C’est le message sans ambigüité de cette Une du quotidien anglophone officiel China Daily, qui titre mardi « A friend’s departure », « un ami s’en va »…
Le China Daily est publié en direction des lecteurs étrangers, et en particulier diplomates. C’est donc ce message que les dirigeants chinois veulent faire passer au reste du monde : « touche pas à ma Corée du nord ».
Agacement mais soutien
En privé, depuis plus d’une décennie, les dirigeants chinois n’avaient guère d’estime pour les « camarades » nord-coréens, incapables de comprendre la voie chinoise vers le socialisme, c’est-à-dire un capitalisme autoritaire, préférant celle, plus hasardeuse, de l’isolement économique, de la militarisation à outrance avec l’arme nucléaire, et de la tension régionale permanente.

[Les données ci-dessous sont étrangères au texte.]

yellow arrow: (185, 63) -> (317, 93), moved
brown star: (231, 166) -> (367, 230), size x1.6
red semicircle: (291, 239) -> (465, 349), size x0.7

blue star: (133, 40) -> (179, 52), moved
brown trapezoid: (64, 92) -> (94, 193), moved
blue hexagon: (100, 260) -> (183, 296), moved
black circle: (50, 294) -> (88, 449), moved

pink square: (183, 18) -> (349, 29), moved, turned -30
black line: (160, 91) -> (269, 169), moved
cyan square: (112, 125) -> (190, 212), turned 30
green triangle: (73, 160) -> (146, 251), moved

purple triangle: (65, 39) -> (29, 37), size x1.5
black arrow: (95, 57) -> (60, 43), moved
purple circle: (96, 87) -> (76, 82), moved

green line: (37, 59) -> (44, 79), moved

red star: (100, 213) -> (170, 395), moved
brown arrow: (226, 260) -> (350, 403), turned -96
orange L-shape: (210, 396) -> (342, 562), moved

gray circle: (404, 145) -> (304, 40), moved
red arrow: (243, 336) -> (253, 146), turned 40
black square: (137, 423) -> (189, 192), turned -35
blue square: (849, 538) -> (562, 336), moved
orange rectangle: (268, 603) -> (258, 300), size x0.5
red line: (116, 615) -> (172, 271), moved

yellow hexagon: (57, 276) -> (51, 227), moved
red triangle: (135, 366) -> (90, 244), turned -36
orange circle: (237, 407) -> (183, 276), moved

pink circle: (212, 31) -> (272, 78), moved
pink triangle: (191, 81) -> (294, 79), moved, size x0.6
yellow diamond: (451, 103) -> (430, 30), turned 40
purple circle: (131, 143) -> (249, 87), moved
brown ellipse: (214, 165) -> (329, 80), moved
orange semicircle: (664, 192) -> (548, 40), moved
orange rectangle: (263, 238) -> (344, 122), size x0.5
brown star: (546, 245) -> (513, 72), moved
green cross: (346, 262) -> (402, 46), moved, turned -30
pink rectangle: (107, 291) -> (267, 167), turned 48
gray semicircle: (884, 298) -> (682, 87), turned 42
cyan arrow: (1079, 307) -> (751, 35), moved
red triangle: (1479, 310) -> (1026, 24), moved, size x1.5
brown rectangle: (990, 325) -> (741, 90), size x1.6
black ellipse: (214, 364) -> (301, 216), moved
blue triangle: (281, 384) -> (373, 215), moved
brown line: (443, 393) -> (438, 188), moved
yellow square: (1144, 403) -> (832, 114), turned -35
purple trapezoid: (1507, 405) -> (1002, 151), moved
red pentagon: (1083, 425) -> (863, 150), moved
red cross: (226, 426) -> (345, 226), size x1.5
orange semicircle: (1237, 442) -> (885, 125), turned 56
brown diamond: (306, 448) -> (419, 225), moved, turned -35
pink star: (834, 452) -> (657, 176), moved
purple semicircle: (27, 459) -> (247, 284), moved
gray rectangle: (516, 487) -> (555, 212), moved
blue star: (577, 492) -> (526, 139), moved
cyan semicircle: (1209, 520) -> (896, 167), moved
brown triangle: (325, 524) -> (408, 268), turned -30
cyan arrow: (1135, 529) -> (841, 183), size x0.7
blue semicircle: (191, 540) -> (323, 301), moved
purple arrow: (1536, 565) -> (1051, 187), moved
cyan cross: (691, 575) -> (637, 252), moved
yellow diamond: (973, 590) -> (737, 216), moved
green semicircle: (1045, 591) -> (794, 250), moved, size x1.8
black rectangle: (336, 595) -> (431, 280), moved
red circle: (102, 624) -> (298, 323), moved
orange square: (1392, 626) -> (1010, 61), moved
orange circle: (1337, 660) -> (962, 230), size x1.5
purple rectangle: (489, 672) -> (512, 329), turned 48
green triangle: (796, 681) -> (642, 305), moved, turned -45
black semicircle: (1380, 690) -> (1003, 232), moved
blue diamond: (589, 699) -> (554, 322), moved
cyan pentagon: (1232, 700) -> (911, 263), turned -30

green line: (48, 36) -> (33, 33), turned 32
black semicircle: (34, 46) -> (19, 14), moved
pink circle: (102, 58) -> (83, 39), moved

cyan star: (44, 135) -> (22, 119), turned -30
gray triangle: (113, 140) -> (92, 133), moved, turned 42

Mais pour des raisons géopolitiques, Pékin n’a jamais lâché Pyong Yang, et a apporté, au contraire, le soutien économique, énergétique et militaire indispensable à la survie du régime.
Il suffit de voir la file de camions de ravitaillement qui attend chaque jour l’ouverture du « pont de l’amitié », la frontière terrestre entre les deux pays, à Dandong, où l’on peut toujours contempler les ruines de l’ancien pont détruit par les Américains lors de la guerre de Corée au début des années 50. L’armée chinoise a participé à cette guerre au coté de la Corée du nord, et le fils de Mao Zedong y a même trouvé la mort.
Aujourd’hui, avec la disparition de Kim Jong-il, « un proche ami de la Chine », selon le communiqué officiel de condoléances publié à Pékin par toutes les instances dirigeantes, étatiques, politiques et militaires, ce soutien est réaffirmé avec force.
Pas question de fragiliser le régime nord-coréen à l’heure où le fils ainé de Kim Jong-il se retrouve propulsé à la tête d’un Etat nucléarisé, épicentre du dernier grand « front » de guerre froide au monde.
Le cauchemar de Pékin serait un effondrement du régime nord-coréen à la manière de celui de l’Allemagne de l’Est après la chute du mur en 1989, précipitant la réunification à marche forcée des deux Corée comme celle des deux Allemagne en 1990.
« Modèle allemand »
Ce « modèle allemand » est dans toutes les têtes depuis les années 90. Dès 1991 j’ai assisté à l’Université de Séoul à une grande conférence pour étudier ce qui s’était produit en Allemagne sous tous les angles : humain, économique, stratégique…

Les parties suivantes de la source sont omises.